What if X=0, but Y≥0? In that case, the conditions become
1) 284 – 3.2Y -2λ + µ ≤0
2) 212.5 – 3.8Y – 0.06Y2 – 1.5λ + µ = 0
Let us try both constraints non-binding, so that λ=µ=0. This gives Y =
35.75 as the non-negative solution to 2), but that fails to satisfy 1). If the
machine constraint is binding but the production constraint is slack, then
2) gives a negative value for λ, which is impossible. If the production
constraint is binding but the machine constraint slack (so Y=40 and λ=0),
then 2) gives µ=35.5, but this fails to satisfy 1). Finally we cannot have
both constraints binding, as then X is positive. Hence, there is no solution
with X=0 but Y≥0.
Finally, we may look for solutions where X≥0 and Y=0. Our first two
conditions now become
1) 284 – 5X – 0.06X2 – 2λ + µ = 0
2) 212.5 – 3.2X -1.5λ + µ ≤0
The constraints must now be either both binding or both slack, as they are
both precisely satisfied when X=40. In this case, the conditions become
-12 – 2λ + µ=0
84.5 – 1.5λ+µ =0
But this makes λ negative. If both constraints are slack, so that λ=µ=0, we
have from 1) that X = 38.77. However, this fails to satisfy condition 2).
Thus, we have ruled out all possible boundary solutions, leaving only the
interior solution (X,Y)=( 26.365,18.18), where the machine-time
constraint is binding, and the production constraint is slack. As this is the
only possibility, and as there logically must be some profit-maximising
combination of outputs subject to the constraint (as infinite profits are
clearly impossible), then this must in fact be the global maximum
solution.
This has been a rather cumbersome process of checking all possibilities.

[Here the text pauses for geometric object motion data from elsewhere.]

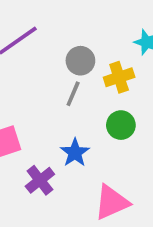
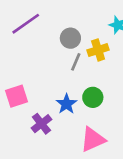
gray line: (73, 94) -> (76, 62), moved
green circle: (121, 125) -> (93, 97), moved

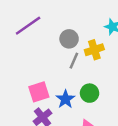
pink square: (16, 96) -> (39, 92), moved

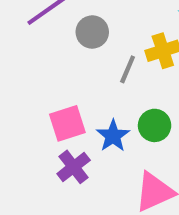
gray circle: (69, 39) -> (92, 32), moved

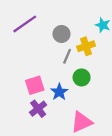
gray circle: (92, 32) -> (61, 34), moved
green circle: (155, 125) -> (82, 77), moved

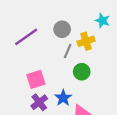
purple line: (25, 24) -> (26, 37), moved
blue star: (59, 92) -> (63, 98), moved

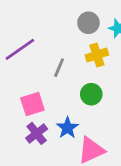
gray circle: (62, 29) -> (88, 23), moved
gray line: (68, 51) -> (59, 68), moved

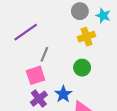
gray line: (59, 68) -> (44, 54), moved

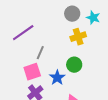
blue star: (63, 94) -> (57, 78), moved

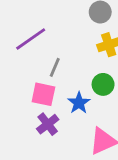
pink square: (32, 72) -> (43, 94), turned 30

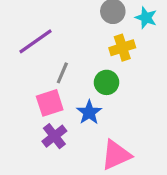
green circle: (103, 84) -> (106, 82), moved
pink square: (43, 94) -> (50, 103), turned -30

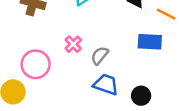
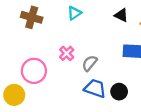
black circle: (141, 96) -> (119, 92), moved

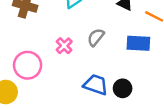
gray semicircle: (90, 63) -> (96, 37), moved

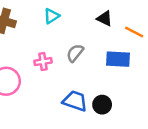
pink cross: (64, 46) -> (43, 62), turned 35

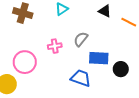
blue rectangle: (118, 59) -> (99, 58), moved
black circle: (102, 105) -> (121, 69), moved

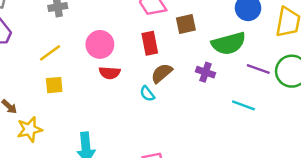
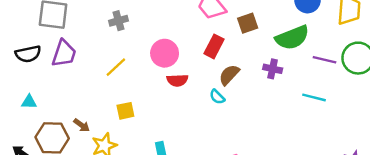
red rectangle: (150, 43) -> (214, 46), turned 45
yellow square: (54, 85) -> (125, 111), moved

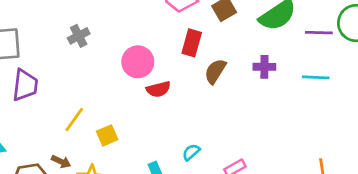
yellow line: (116, 67) -> (74, 119), moved
purple cross: (273, 69) -> (264, 67), moved
cyan semicircle: (217, 97) -> (191, 152), moved, turned 105

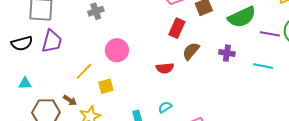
pink circle: (138, 62) -> (117, 50), moved
red semicircle: (158, 89) -> (165, 68), moved

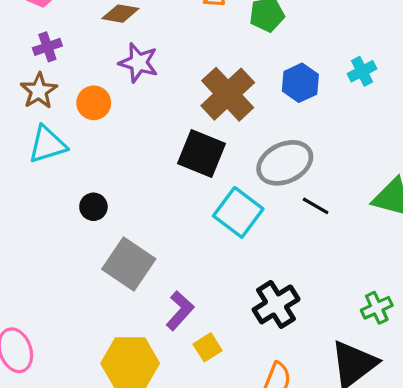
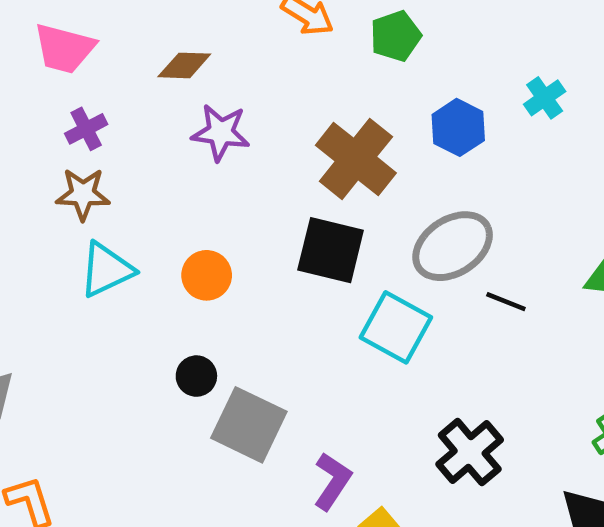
brown star: (39, 91) -> (83, 194), turned -30
orange circle: (94, 103) -> (207, 275), moved
black circle: (93, 207) -> (196, 376), moved

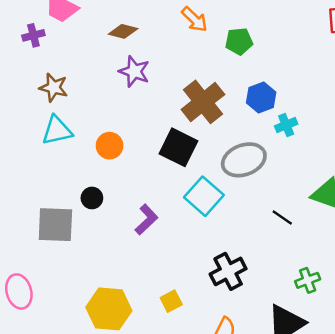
cyan cross: (545, 98) -> (286, 125), moved
purple cross: (86, 129) -> (33, 35), moved
black line: (506, 302) -> (282, 218), moved
gray square: (249, 425) -> (55, 225), moved, turned -36
purple L-shape: (332, 481) -> (146, 220), moved

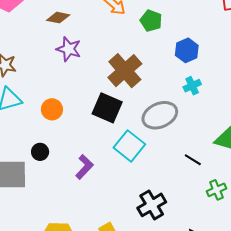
green pentagon: (239, 41) -> (151, 21), turned 30
blue hexagon: (261, 97) -> (187, 50), moved
green cross: (308, 280) -> (216, 190), moved

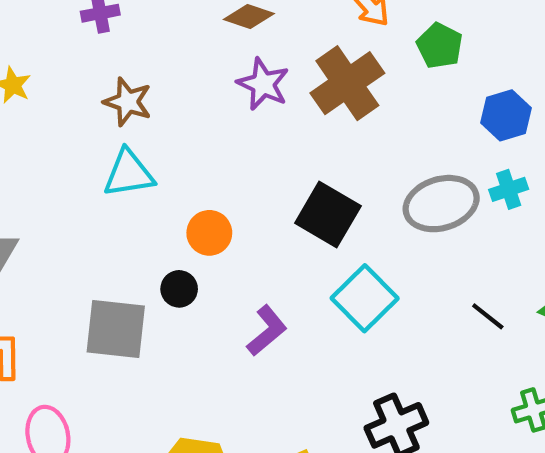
brown cross: (125, 71) -> (347, 83), moved
orange circle: (52, 109) -> (209, 233), moved
gray ellipse: (160, 115) -> (441, 204), moved
black line: (193, 160) -> (488, 316), moved

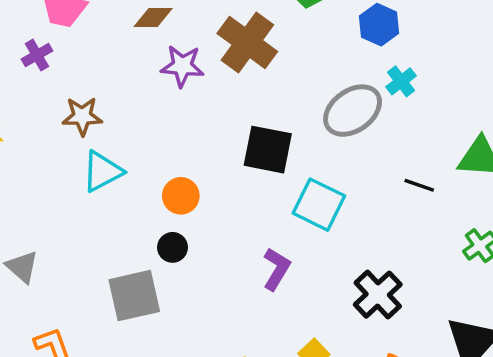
purple L-shape: (267, 331) -> (277, 269), moved

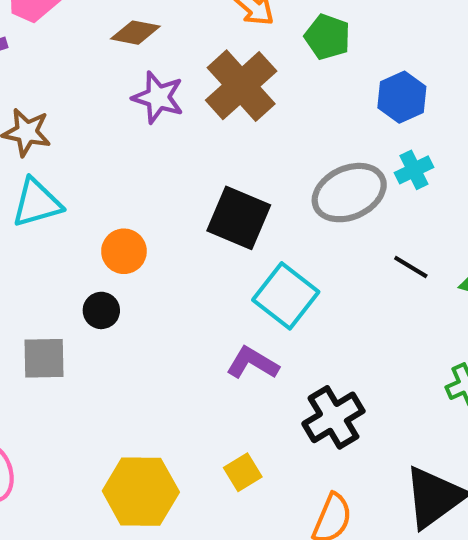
black line: (419, 185) -> (411, 267), moved
purple L-shape: (277, 269) -> (253, 363), moved, turned -102
gray square: (134, 296) -> (44, 358), size x0.7

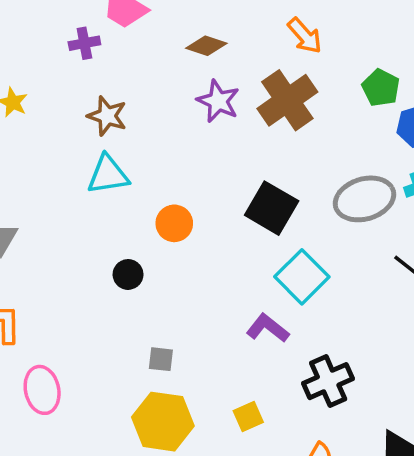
green pentagon: (327, 37) -> (381, 88), moved
black circle: (101, 310) -> (128, 274), moved
gray square: (44, 358) -> (161, 359), moved, size x0.7

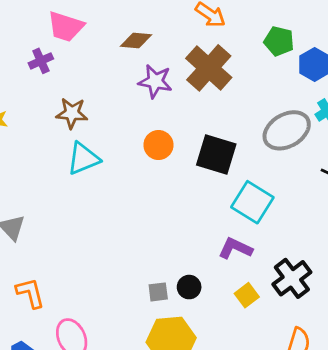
orange circle: (174, 223) -> (158, 145), moved
black circle: (128, 274) -> (189, 287), moved
yellow square: (248, 416) -> (247, 295), moved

In fact, consideration of the properties of the function would enable us to
rule out a lot of the possible solutions very easily, but this would take
rather more theoretical machinery to demonstrate. You are not likely to
meet such awkward cases in your MA programme, but this example
illustrates how the process can be carried out if necessary.